# What to produce
Starting at the line that contains "OKTOBER 3, 2025", set down each line exactly until the records end, keeping both ends and adding nothing.

——————————

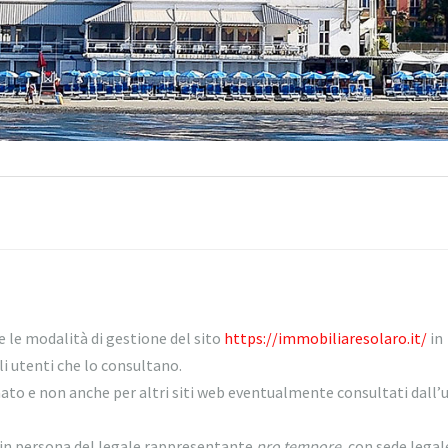
e le modalità di gestione del sito
https://immobiliaresolaro.it/
in
i utenti che lo consultano.
nato e non anche per altri siti web eventualmente consultati dall’
 persona del legale rappresentante
pro tempore,
con sede legal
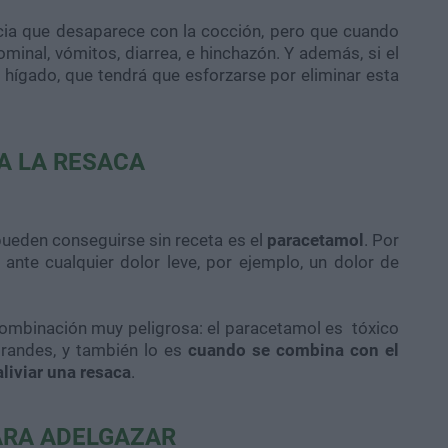
cia que desaparece con la cocción, pero que cuando
nal, vómitos, diarrea, e hinchazón. Y además, si el
hígado, que tendrá que esforzarse por eliminar esta
A LA RESACA
eden conseguirse sin receta es el
paracetamol
. Por
nte cualquier dolor leve, por ejemplo, un dolor de
combinación muy peligrosa: el paracetamol es tóxico
randes, y también lo es
cuando se combina con el
liviar una resaca
.
PARA ADELGAZAR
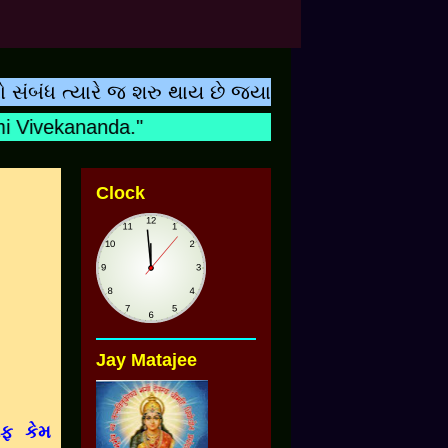
ત્યારે જ શરુ થાય છે જ્યારે બાળકનુ નામ શિક્ષકના હ્
ivekananda."
Clock
Jay Matajee
રફ કેમ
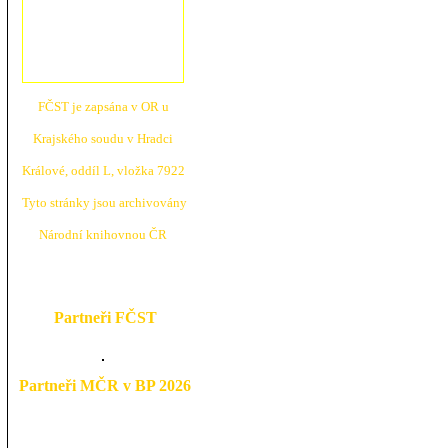
FČST je zapsána v OR u
Krajské
ho soudu v Hradci
Králové, oddíl L, vložka 7922
Tyto stránky jsou archivovány
N
árodní knihovnou ČR
Partneři FČST
Partneři MČR v BP 2026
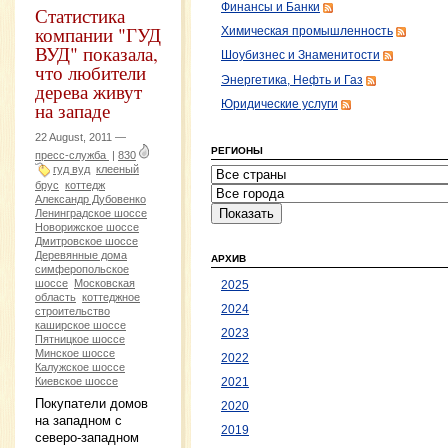
Финансы и Банки
Статистика
компании "ГУД
Химическая промышленность
ВУД" показала,
Шоубизнес и Знаменитости
что любители
Энергетика, Нефть и Газ
дерева живут
Юридические услуги
на западе
22 August, 2011 —
РЕГИОНЫ
пресс-служба
|
830
гуд вуд
клееный
брус
коттедж
Александр Дубовенко
Ленинградское шоссе
Новорижское шоссе
Дмитровское шоссе
Деревянные дома
АРХИВ
симферопольское
шоссе
Московская
2025
область
коттеджное
2024
строительство
каширское шоссе
2023
Пятницкое шоссе
Минское шоссе
2022
Калужское шоссе
Киевское шоссе
2021
Покупатели домов
2020
на западном с
2019
северо-западном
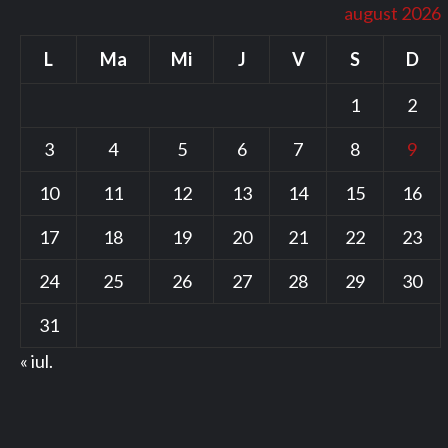
august 2026
L
Ma
Mi
J
V
S
D
1
2
3
4
5
6
7
8
9
10
11
12
13
14
15
16
17
18
19
20
21
22
23
24
25
26
27
28
29
30
31
« iul.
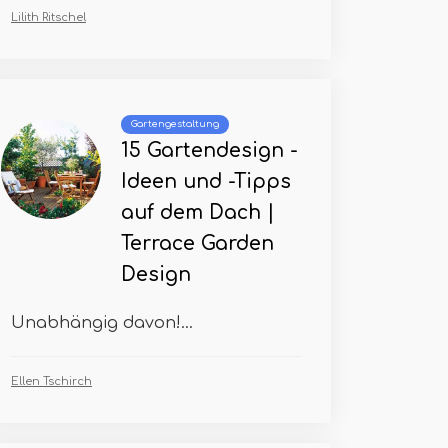
Lilith Ritschel
Gartengestaltung
15 Gartendesign -
Ideen und -Tipps
auf dem Dach |
Terrace Garden
Design
Unabhängig davon!...
Ellen Tschirch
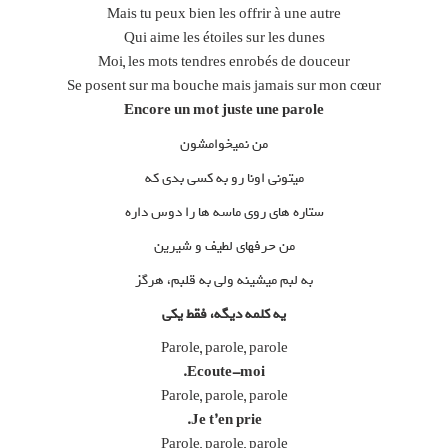
Mais tu peux bien les offrir à une autre
Qui aime les étoiles sur les dunes
Moi, les mots tendres enrobés de douceur
Se posent sur ma bouche mais jamais sur mon cœur
Encore un mot juste une parole
من نمیخوامشون
میتونی اونا رو به کسی بدی که
ستاره های روی ماسه ها را دوس داره
من حرفهای لطیف و شیرین
به لبم میشینه ولی به قلبم، هرگز
یه کلمه دیگه، فقط یکی
Parole, parole, parole
Ecoute-moi.
Parole, parole, parole
Je t’en prie.
Parole, parole, parole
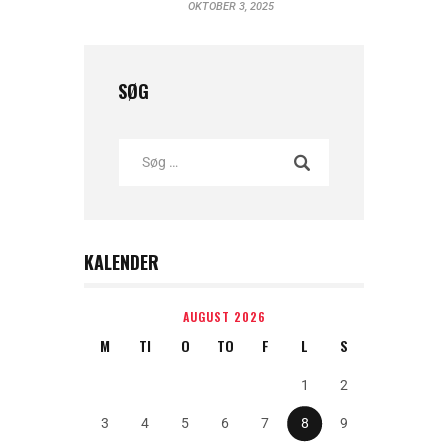
OKTOBER 3, 2025
SØG
KALENDER
AUGUST 2026
M
TI
O
TO
F
L
S
1
2
3
4
5
6
7
8
9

——————————

# Expected answer
OKTOBER 3, 2025
SØG
KALENDER
AUGUST 2026
M
TI
O
TO
F
L
S
1
2
3
4
5
6
7
8
9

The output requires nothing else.